Clinical application of digital stethoscopes and AI-assisted analysis

There are several clinical studies using distal stethoscopes and AI for respiratory analysis. One study showed that CNN can classify chronic disease, non-chronic disease, and healthy groups by automatically analyzing respiratory sounds. In addition, the CNN is able to subcategorize disease group to different types of diseases including COPD, bronchiectasis, pneumonia, and bronchiolitis (Table 5) [56]. Another study adopted the acoustic characteristics of fine crackles to predict honeycombing on chest computed tomography (CT). They concluded that the presence of honeycombing was independently associated with onset time, number of crackles in the inspiratory phase, and F99 value of fine crackles [57].

Table 5 Clinical trials of novel digital stethoscope and AI-assisted analysis

Many studies related to digital stethoscope and AI analysis of auscultation sound are still currently in progress. As the need to collect and analyze the auscultation sounds of patients in quarantine facilities increases due to the recent COVID-19 crisis, related research is being conducted more actively. Several studies are trying to find a typical pattern of auditory sounds in COVID-19 patients (Table 5). One study plans to evaluate the AI-aided auscultation with automatic classification of respiratory sounds by using StethoMe stethoscope. If these studies are conducted well and AI-equipped stethoscopes can detect wheezing, rhonchi, and crackle accurately, these stethoscopes will be useful in emergency room treatment, medical screening, and telemedicine fields [58]. These smart stethoscopes will be of great help in monitoring patients with chronic pulmonary diseases, and many studies are underway for patients with idiopathic pulmonary fibrosis (IPF) and COPD (Table 5).

Conclusion

Thanks to the development of digital stethoscope and sound transmission technology, we have already been able to record and share respiratory sounds. With deep learning-based breathing sound analysis algorithm, we can distinguish respiratory sounds to some extent without a pulmonologist. This makes it possible to overcome the subjectivity in interpretation of sounds, the biggest drawback of the stethoscope, and this smart stethoscope will help the rapid diagnosis and the choice of appropriate treatment methods of respiratory diseases.
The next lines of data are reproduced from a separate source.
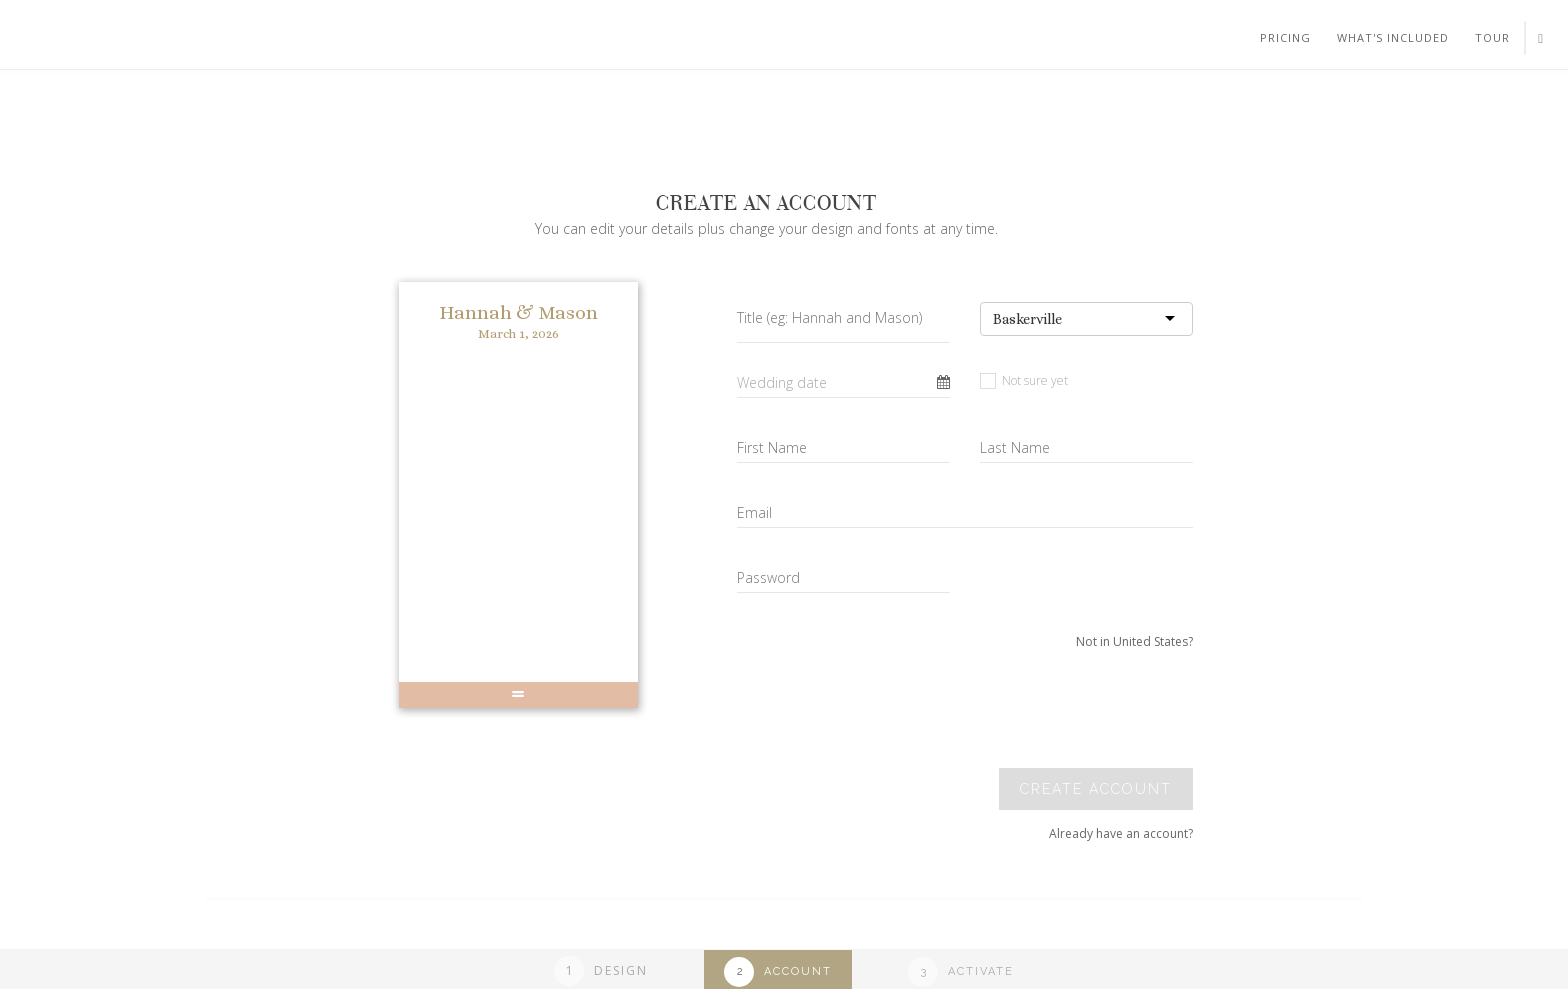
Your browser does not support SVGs (233, 99)
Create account (1096, 789)
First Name (772, 447)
In addition, current research on battery technology, embedded processors with low power consumption, and integrated sensors are expected to make stethoscopes and other medical devices wearable in addition to wireless. Through these advances, we will be able to get over another major limitation of the existing stethoscope, the impossibility of remote care. The latest medical demands such as non-face-to-face care due to COVID-19, the monitoring of chronic respiratory diseases, and telemedicine in the hard-to-reach area will be satisfied (Fig. 1).

Fig. 1
figure 1

Summary of new medical era using smart stethoscope

However, despite the innovative developments so far, there are still some problems for the smart stethoscope to overcome. Since noises exist in the actual medical field where auscultation is performed, careful attention is required in recording and interpreting respiratory sounds. Noise filtering is one of the most crucial and challenging points in the aspect of both mechanical devices and analyzing algorithms. Although respiratory sounds are sometimes heard alone, in many cases, two or more sounds are mixed. These problems suggest the need for processing sound data acquired under noisy conditions to improve the sound quality. This would help rationally classify a wider variety of automatically auscultated sounds. Now, with the development of chest imaging, the degree of dependence on auscultation is relatively decreasing. However, as the remaining challenges are solved through further researches and clinical feedbacks, the smart stethoscope will become a definitely useful and essential tool in the diagnosis and treatment of respiratory diseases.